Ultimately, I suggest she identify a chore that she does not like to do and I will do that all the time. And she can handle laundry all the time so I don't get in the way. She then mentioned she hates dishes in the sink and that I never put mine way. Dishes in the sink is an issue sometimes since we both work from home and right after lunch, I don't always have time to unload the dish washer to put away what's in the sink. But after work, the sink is definitely cleaned up first thing. But trying to make peace, I interrupted my work to stop and unload the dish washer and get everything in the sink put away then cleaned up the kitchen thinking she'd be happy with that. All she did was re-wipe the counter after having just watched me do so. (And her clothes are still laying on the dresser, BTW). 

I know that got a little whiney at the end but I felt all of it necessary to ask this question. Am I really crazy to think spouses should appreciate each other? I generally don't expect a pat on the back for equal work but when slips ups in a busy week lead to shouting and put downs, shouldn't we at least recognize effort elsewhere? I feel like I have not sat down from 7:00 to 10:00 pm this week and the only comment I've received on it, was that I'm incapable of handling laundry. It bothers me that in the 12 years we've been together I may be able to count on my hand the positive comments I've received about anything, from how I am as a dad, to how I look, or anything in between. To hear my spouse laugh down the idea that we should compliment each other was hurtful, especially since I make it a point to do so when I feel she's overwhelmed. 

In short, we always, always fight about housework, which I feel is just a manifestation of some big differences I see in we feel the other should be treated. I feel quite unappreciated across the board and really at this point, am unsure if she's right that I expect too much or if I have a spouse that is really as unbearable as it sometimes feels. Its to the point that I now get anxiety every time I hear a loud noise because I'm expecting her to yell at me for forgetting something. I don't share things I like with her because I've basically given up any expectation she'll show interest or encourage them. 
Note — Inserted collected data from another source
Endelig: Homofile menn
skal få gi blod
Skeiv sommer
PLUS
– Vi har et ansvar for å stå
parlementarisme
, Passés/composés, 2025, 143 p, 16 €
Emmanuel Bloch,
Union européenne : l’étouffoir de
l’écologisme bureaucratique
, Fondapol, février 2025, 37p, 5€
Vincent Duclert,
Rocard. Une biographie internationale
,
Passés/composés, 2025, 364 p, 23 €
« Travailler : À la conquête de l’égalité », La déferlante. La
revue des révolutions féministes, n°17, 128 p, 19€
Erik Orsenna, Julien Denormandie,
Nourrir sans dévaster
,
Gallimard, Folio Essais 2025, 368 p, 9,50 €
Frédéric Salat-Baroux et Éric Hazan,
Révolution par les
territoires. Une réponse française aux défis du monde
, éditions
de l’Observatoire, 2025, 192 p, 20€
Not sure what to do. Try another talk? Get over my sensitivity?


----------



## Torninhalf (Nov 4, 2018)

Stop doing anything since you don’t do it right. Sounds like she has some anger issues


----------



## ccpowerslave (Nov 21, 2020)

She’s out of order.

My wife does the same thing. Works too much, neglects chores. I do those chores and don’t say anything about it, then she either:

Gets angry that I did them because she feels like me doing them is a critique of her inability to do them. It’s not, I just wanted clean underwear.

Doesn’t notice or say thank you.

2nd one is ok. First one is similar to what is happening to you and is out of order. I know of a couple solutions:

Hire someone else to do it. Then when she gets pissed she will get mad at you for hiring an idiot to do the chores. So then get her to pick someone, then she’ll be mad at herself which is slightly better.
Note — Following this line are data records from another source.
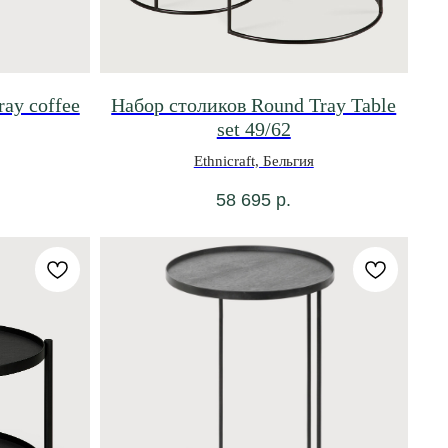
ray coffee
Набор столиков Round Tray Table
set 49/62
Ethnicraft, Бельгия
58 695
р.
For something like laundry, what I did is I just bought an insane amount of clothes. I have maybe 50 pairs of workout socks, at least that much underwear, 10 pairs of workout shorts, etc... So she can sluff off and skip doing laundry and she’ll run out of her own clothes before mine, which sends her to the laundry room.

For food and dishes I basically take care of all of it at a high standard. I took dishes over from her for the most part but she’ll occasionally press start on the dishwasher or unload it if she’s up at 2am. She gets a thank you every time.

Her being a pack rat and me wanting to throw stuff out I accepted a long time ago. For example I am not allowed to throw out junk mail. It has to be ok’d by her then shredded. So we have occasional shred parties.


----------



## Cletus (Apr 27, 2012)

Why is your wife away from the house 12-14 hours a day, every day? Why are you expected to be a single parent and full time housekeeper?


----------



## JTC_5280 (May 26, 2021)

JTC_5280 said:


> Hopefully someone can offer me something on this, or set me straight if that's what I need. I'm willing to admit that this could be all in my head and what my wife needs is a more supportive and less sensitive spouse. Here goes:
> 
> Other issues aside which are common when you've been with the same person 12 years, my wife and I have always fought over house work. Our biggest fights have always been about something that wasn't cleaned. I was raised by a single dad who did not instill in me any sense of housekeeping. Through more than one coming to jesus moment, I have worked hard to learn how to do my share of the work and my wife has really put in work to get me here. I won't claim to be perfect but I have to admit I believe that for the last three or four years, I've done every bit of my share. I absolutely am not the person that will be on the couch while my spouse cleans. I cook, clean, pay the bills, get our daughter ready for school/bed, pick up toys, shop, run errands. And I don't expect a pat on the back really, just making it clear that I'm not a person who just puts the dishes away and think's I've done my share. That said, I'm at my wits end over how every mistake I make seems to be met with exasperation from my wife.
> 
> ...


----------



## JTC_5280 (May 26, 2021)

ccpowerslave said:


> She’s out of order.
> 
> My wife does the same thing. Works too much, neglects chores. I do those chores and don’t say anything about it, then she either:
> 
> ...


Thanks. We hired a cleaner and that has helped some. Though she still has a fit the night before they come and gets upset if the house looks unclean when they come in. They aren't in our house but twice a month right now because of COVID but it may help reduce the number of fights. Unfortunately, I'm still at a loss for how to deal with what feels like constant nit picking on her part without any appreciation. I am not a pansy either. I work hard myself, work out, fix the car, do the handyman stuff. Just wondering if other guys do so much without even a thank you or some affection


----------



## ccpowerslave (Nov 21, 2020)

JTC_5280 said:


> I work hard myself, work out, fix the car, do the handyman stuff. Just wondering if other guys do so much without even a thank you or some affection


Yes, although in my case I straightened it out. You can too but it will be more painful because you have kids.


----------



## lifeistooshort (Mar 17, 2013)

Is this kind of working late normal?

Sounds very stressful. She may be taking that out on you which is not ok.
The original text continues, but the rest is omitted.